Which adventures are you thinking of?

 

There's a real difference in tone and design I think between the Haarlock series and the Gambit one.

 

I'm going to chain a few prewritten games together and modify some stuff so it fits in more with the Haarlock Legacy enemies and factions involved overall.

 

Edge of Darkness

Illumination

Jurisdiction

Damned Cities

Rejoice for You are True

House of Dust and Ash

Maggots in the Meat

Tattered Fates

(two adventures I'll write concerning Sheol 17 and Lydia Haarlock's Tomb)

Dead Stars

 

 

I would do these in a completely different order. For one thing I would Tattered Fates first as in my experience it works very well as a "get characters together" adventure.

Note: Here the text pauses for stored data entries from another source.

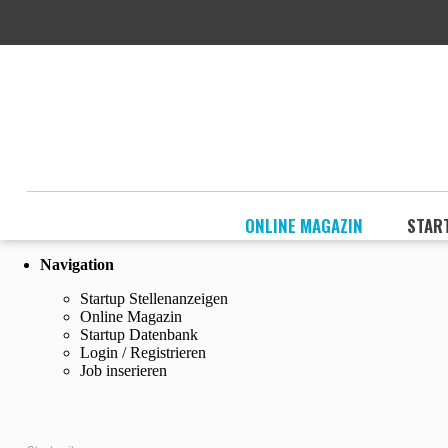
ONLINE MAGAZIN
STAR
Navigation
Startup Stellenanzeigen
Online Magazin
Startup Datenbank
Login / Registrieren
Job inserieren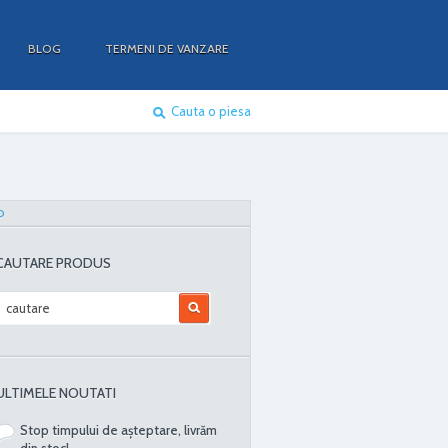
BLOG
TERMENI DE VANZARE
Cauta o piesa
O
CAUTARE PRODUS
ULTIMELE NOUTATI
Stop timpului de așteptare, livrăm
din stoc!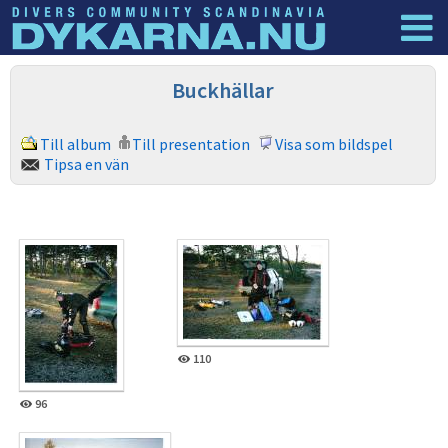
Dyknyheter
Logga in
Buckhällar
Till album
Till presentation
Visa som bildspel
Tipsa en vän
110
96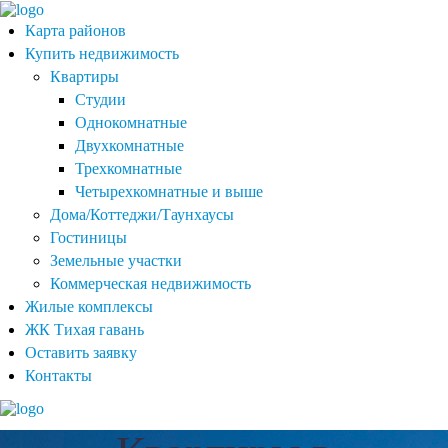
Карта районов
Купить недвижимость
Квартиры
Студии
Однокомнатные
Двухкомнатные
Трехкомнатные
Четырехкомнатные и выше
Дома/Коттеджи/Таунхаусы
Гостиницы
Земельные участки
Коммерческая недвижимость
Жилые комплексы
ЖК Тихая гавань
Оставить заявку
Контакты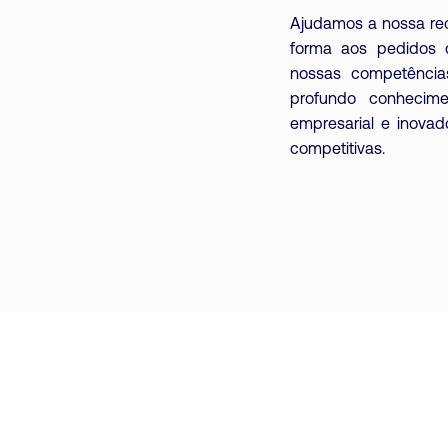
Ajudamos a nossa red
forma aos pedidos 
nossas competência
profundo conheci
empresarial e inovado
competitivas.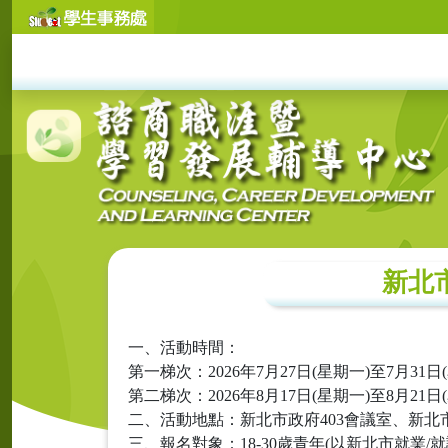
新北市
一、活動時間：
第一梯次：2026年7月27日(星期一)至7月31日
第二梯次：2026年8月17日(星期一)至8月21日
二、活動地點：新北市政府403會議室、新
三、報名對象：18-30歲青年(以新北市就業/就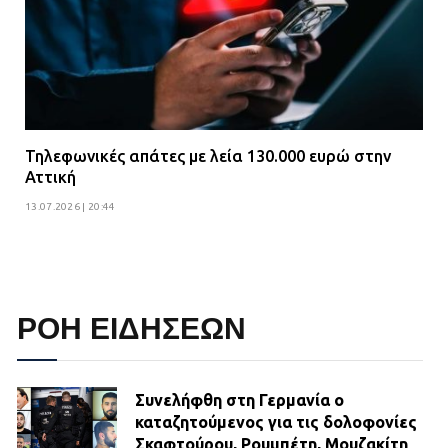
Τηλεφωνικές απάτες με λεία 130.000 ευρώ στην
Αττική
13.07.2026 | 20:44
ΡΟΗ ΕΙΔΗΣΕΩΝ
Συνελήφθη στη Γερμανία ο
καταζητούμενος για τις δολοφονίες
Σκαφτούρου, Ρουμπέτη, Μουζακίτη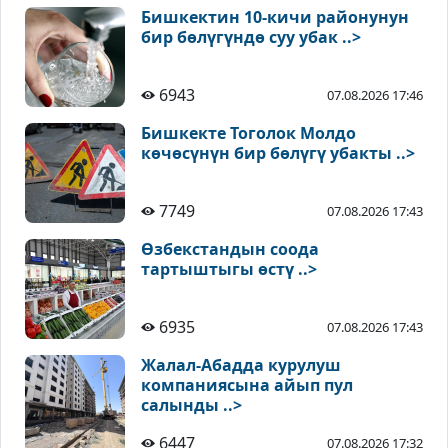
Бишкектин 10-кичи районунун
бир бөлүгүндө суу убак ..>
6943
07.08.2026 17:46
Бишкекте Тоголок Молдо
көчөсүнүн бир бөлүгү убакты ..>
7749
07.08.2026 17:43
Өзбекстандын соода
тартыштыгы өстү ..>
6935
07.08.2026 17:43
Жалал-Абадда курулуш
компаниясына айып пул
салынды ..>
6447
07.08.2026 17:32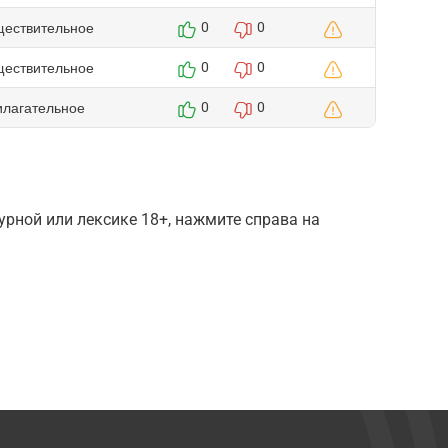
ществительное
0
0
ществительное
0
0
илагательное
0
0
рной или лексике 18+, нажмите справа на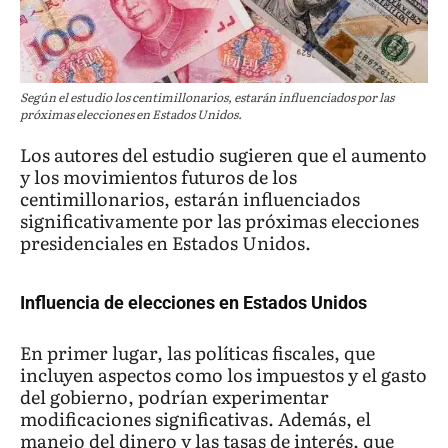
Según el estudio los centimillonarios, estarán influenciados por las
próximas elecciones en Estados Unidos.
Los autores del estudio sugieren que el aumento
y los movimientos futuros de los
centimillonarios, estarán influenciados
significativamente por las próximas elecciones
presidenciales en Estados Unidos.
Influencia de elecciones en Estados Unidos
En primer lugar, las políticas fiscales, que
incluyen aspectos como los impuestos y el gasto
del gobierno, podrían experimentar
modificaciones significativas. Además, el
manejo del dinero y las tasas de interés, que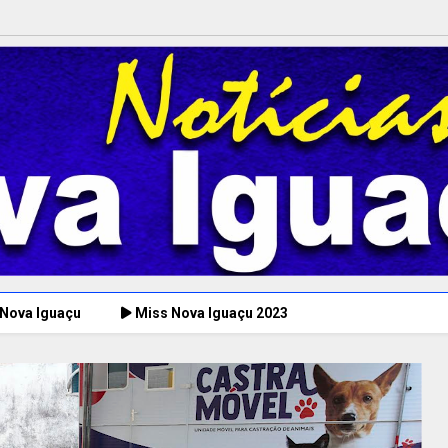
 Nova Iguaçu
Miss Nova Iguaçu 2023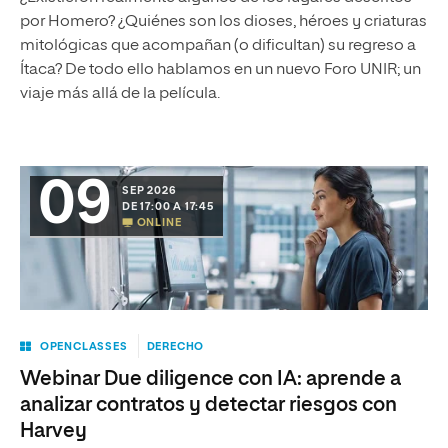
por Homero? ¿Quiénes son los dioses, héroes y criaturas
mitológicas que acompañan (o dificultan) su regreso a
Ítaca? De todo ello hablamos en un nuevo Foro UNIR; un
viaje más allá de la película.
09
SEP 2026
DE 17:00 A 17:45
ONLINE
OPENCLASSES
DERECHO
Webinar Due diligence con IA: aprende a
analizar contratos y detectar riesgos con
Harvey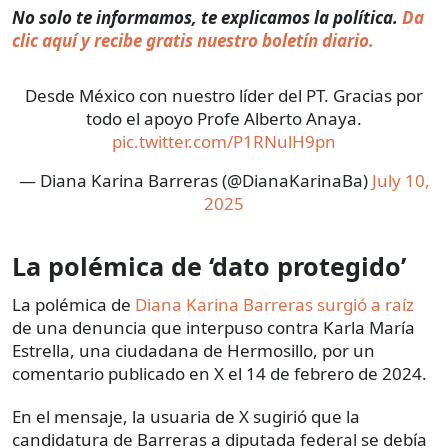
No solo te informamos, te explicamos la política.
Da
clic aquí y recibe gratis nuestro boletín diario.
Desde México con nuestro líder del PT. Gracias por
todo el apoyo Profe Alberto Anaya.
pic.twitter.com/P1RNulH9pn
— Diana Karina Barreras (@DianaKarinaBa)
July 10,
2025
La polémica de ‘dato protegido’
La polémica de
Diana Karina Barreras surgió a raíz
de una denuncia que interpuso contra Karla María
Estrella, una ciudadana de Hermosillo, por un
comentario publicado en X el 14 de febrero de 2024.
En el mensaje, la usuaria de X sugirió que la
candidatura de Barreras a diputada federal se debía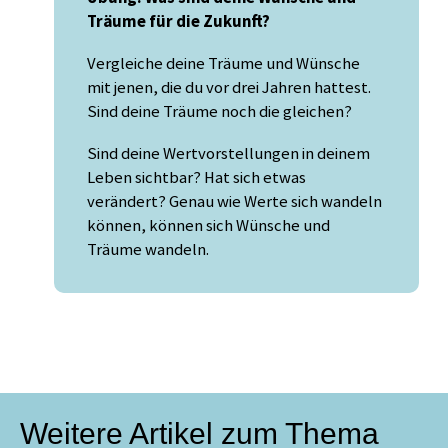
Träume für die Zukunft?
Vergleiche deine Träume und Wünsche
mit jenen, die du vor drei Jahren hattest.
Sind deine Träume noch die gleichen?
Sind deine Wertvorstellungen in deinem
Leben sichtbar? Hat sich etwas
verändert? Genau wie Werte sich wandeln
können, können sich Wünsche und
Träume wandeln.
Weitere Artikel zum Thema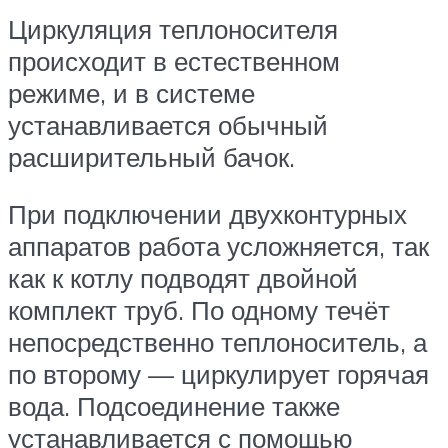
Циркуляция теплоносителя
происходит в естественном
режиме, и в системе
устанавливается обычный
расширительный бачок.
При подключении двухконтурных
аппаратов работа усложняется, так
как к котлу подводят двойной
комплект труб. По одному течёт
непосредственно теплоноситель, а
по второму — циркулирует горячая
вода. Подсоединение также
устанавливается с помощью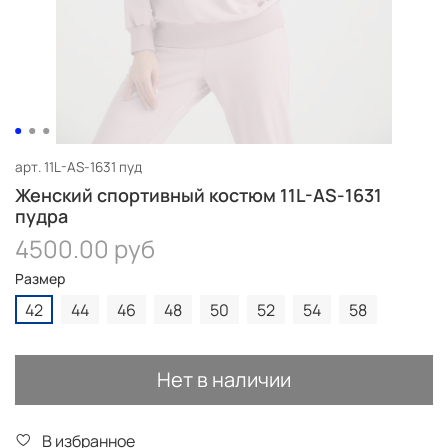
арт.
11L-AS-1631 пуд
Женский спортивный костюм 11L-AS-1631
пудра
4500.00 руб
Размер
42
44
46
48
50
52
54
58
Нет в наличии
В избранное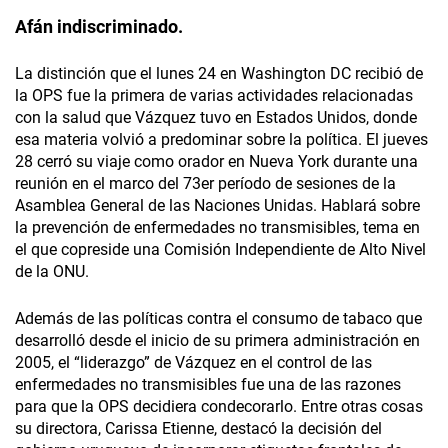
Afán indiscriminado.
La distinción que el lunes 24 en Washing­ton DC recibió de
la OPS fue la primera de varias actividades relacionadas
con la salud que Vázquez tuvo en Estados Unidos, donde
esa materia volvió a predominar sobre la política. El jueves
28 cerró su viaje como orador en Nueva York durante una
reunión en el marco del 73er período de sesiones de la
Asamblea General de las Naciones Unidas. Hablará sobre
la prevención de enfermedades no transmisibles, tema en
el que copreside una Comisión Independiente de Alto Nivel
de la ONU.
Además de las políticas contra el consumo de tabaco que
desarrolló desde el inicio de su primera administración en
2005, el “liderazgo” de Vázquez en el control de las
enfermedades no transmisibles fue una de las razones
para que la OPS decidiera condecorarlo. Entre otras cosas
su directora, Carissa Etienne, destacó la decisión del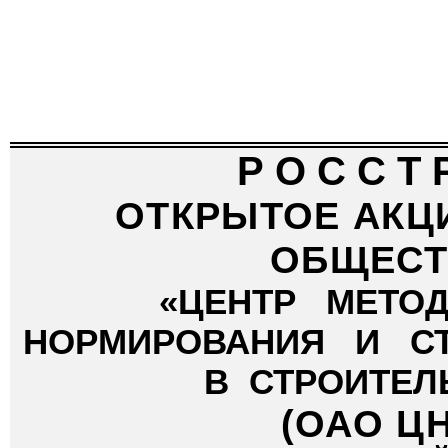
Р О С С Т 
ОТКРЫТОЕ АКЦ
ОБЩЕСТ
«ЦЕНТР
МЕТО
НОРМИРОВАНИЯ
И
С
В
СТРОИТЕЛ
(ОАО Ц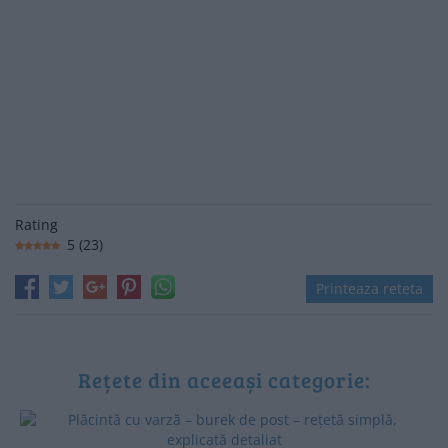
Rating
5
(
23
)
Printeaza reteta
Rețete din aceeași categorie: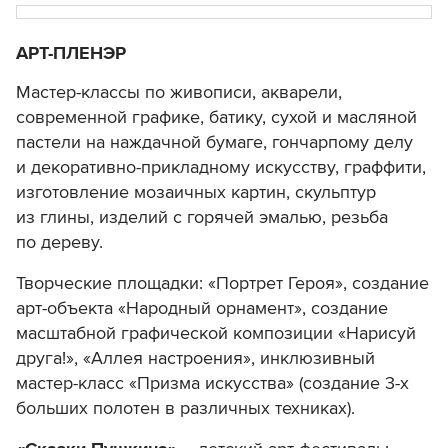
АРТ-ПЛЕНЭР
Мастер-классы по живописи, акварели,
современной графике, батику, сухой и масляной
пастели на наждачной бумаге, гончарпому делу
и декоративно-прикладному искусству, граффити,
изготовление мозаичных картин, скульптур
из глины, изделий с горячей эмалью, резьба
по дереву.
Творческие площадки: «Портрет Героя», создание
арт-объекта «Народный орнамент», создание
масштабной графической композиции «Нарисуй
друга!», «Аллея настроения», инклюзивный
мастер-класс «Призма искусства» (создание 3-х
больших полотен в различных техниках).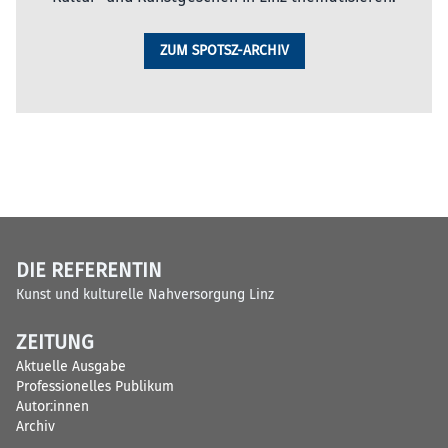
ZUM SPOTSZ-ARCHIV
DIE REFERENTIN
Kunst und kulturelle Nahversorgung Linz
ZEITUNG
Aktuelle Ausgabe
Professionelles Publikum
Autor:innen
Archiv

Actually I think it's the least combat-intense adventure on here after Illumination (that's the one in the core book, right?)

 

I think you'll notice that you can in principle get through several of these with an absolute minimum of combat (in keeping with DH's origins as a horror game). House of Dust and Ash and Dead Stars are the two exceptions that jump out at me. Except that I'm not sure what Jurisdiction is.

 

I would just keep put the less dangerous adventures (like TF, RfyaT) at the beginning of the campaign where characters are low on equipment and build up to carapace and so forth as they build up XP

 

I would do

 

Tattered Fates

Rejoice for you are True

Barron Hopes or Shades of Twilight

Damned Cities

Barron Hopes or Shades of Twilight

House of Dust and Ash

Dead Stars

 

Maggots in the Meat is I think just bad.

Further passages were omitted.